▸ Directions
Could you restate the entries below word for word and leave the images out?

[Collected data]
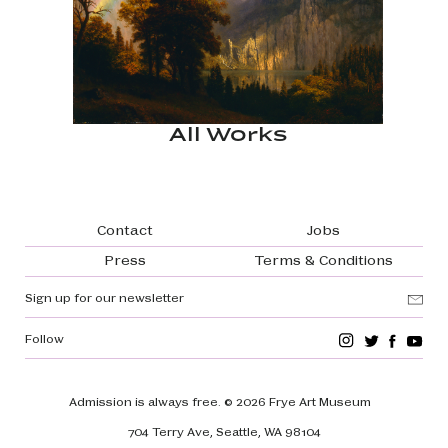
All Works
Footer navigation
Contact
Jobs
Press
Terms & Conditions
Sign up for our newsletter
Follow
Admission is always free.
© 2026 Frye Art Museum
704 Terry Ave, Seattle, WA 98104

▸ Solution for this exercise
All Works
Footer navigation
Contact
Jobs
Press
Terms & Conditions
Sign up for our newsletter
Follow
Admission is always free.
© 2026 Frye Art Museum
704 Terry Ave, Seattle, WA 98104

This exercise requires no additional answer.